NE40 at a site is at VRP3.10-0426sp3, added with one NAT board for VIP customers to access Internet. Before reconstruction, each address pool contains one IP address with 32-bit mask, and different network segments inside a VIP customer have different IP address pools, and users could access network normally. Because of the development of services, it needs to add IP addresses into address pool; first delete the original address pool, and then create another which is added with a network segment with 27-bit mask (including the addresses in original IP address pool). After changes to the configuration, users could access network normally in test, and the number of nat session and the trafic at interface equal to those before changing the configuration. After a while, some individual users report that they could not access network, and the problem is solved by changing the IP addresses.
Users could access network before changing the cofnigurations, so the equipment is normal. change the address of computer of failed user to other else, the user could access network then, indicating that configurations are normal.

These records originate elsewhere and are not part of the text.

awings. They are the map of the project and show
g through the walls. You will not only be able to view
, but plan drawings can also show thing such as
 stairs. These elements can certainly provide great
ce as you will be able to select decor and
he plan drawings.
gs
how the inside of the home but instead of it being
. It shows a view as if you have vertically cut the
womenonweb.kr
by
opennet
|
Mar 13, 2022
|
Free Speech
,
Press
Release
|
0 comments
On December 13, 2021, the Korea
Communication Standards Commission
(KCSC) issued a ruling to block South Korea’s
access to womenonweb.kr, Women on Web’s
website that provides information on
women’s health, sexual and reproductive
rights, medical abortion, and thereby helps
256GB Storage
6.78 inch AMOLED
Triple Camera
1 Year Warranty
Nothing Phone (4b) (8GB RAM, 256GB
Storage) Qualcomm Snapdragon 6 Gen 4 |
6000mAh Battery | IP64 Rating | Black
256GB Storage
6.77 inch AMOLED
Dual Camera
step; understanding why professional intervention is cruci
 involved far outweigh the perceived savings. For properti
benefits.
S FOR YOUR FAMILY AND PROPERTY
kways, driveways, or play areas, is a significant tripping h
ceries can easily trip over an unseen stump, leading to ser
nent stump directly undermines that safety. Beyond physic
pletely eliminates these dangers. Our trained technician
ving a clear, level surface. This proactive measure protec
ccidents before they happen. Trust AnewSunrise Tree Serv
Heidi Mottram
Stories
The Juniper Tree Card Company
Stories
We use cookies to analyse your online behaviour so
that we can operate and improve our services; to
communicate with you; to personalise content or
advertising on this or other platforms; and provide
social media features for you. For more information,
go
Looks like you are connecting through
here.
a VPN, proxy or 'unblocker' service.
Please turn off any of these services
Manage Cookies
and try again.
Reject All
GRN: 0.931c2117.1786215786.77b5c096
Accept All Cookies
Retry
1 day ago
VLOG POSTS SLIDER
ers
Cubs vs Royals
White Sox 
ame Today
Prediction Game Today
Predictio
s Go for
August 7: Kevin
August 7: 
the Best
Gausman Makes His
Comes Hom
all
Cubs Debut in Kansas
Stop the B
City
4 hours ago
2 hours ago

It is doubted of IP address confliction. First disable and then enable the network card of the computer, and reset it, without prompt for conflicted IP addresses. So IP address of user side is normal. Check the nat session on NE40, and it is found that there is little session for failed users, and most are in synchronization; also, session entries are mapped to fixed addresses in address pool. Moreover, the fixed IP addresses here were in the original address pool; check their static routes with 32-bit mask in routing table, the next hop points to Null0. Delete the black hole routes, and users could access network.
Additionally, performing NAT needs a black hole route with address of address pool as destination network segment, and next hop as Null0. It is required that address segment in address pool match the blackhole route completely. Because the the address segment in new address pool includes the original address segment, the original black hole route with 32-bit mask is matched first, resulting in failure of reverse NAT for the addresses, even that all users cannot access network. NAT is restored after the routes are deleted.
1. IP addresses of users conflict.
2. NAT is configured falsely.
In configuration of NAT, the address segment in address pool must have the matched blackhole route in routing table. Configuration must follow the deployment guide strictly. Redundant or idle configurations may result in problems, so they must be deleted on time.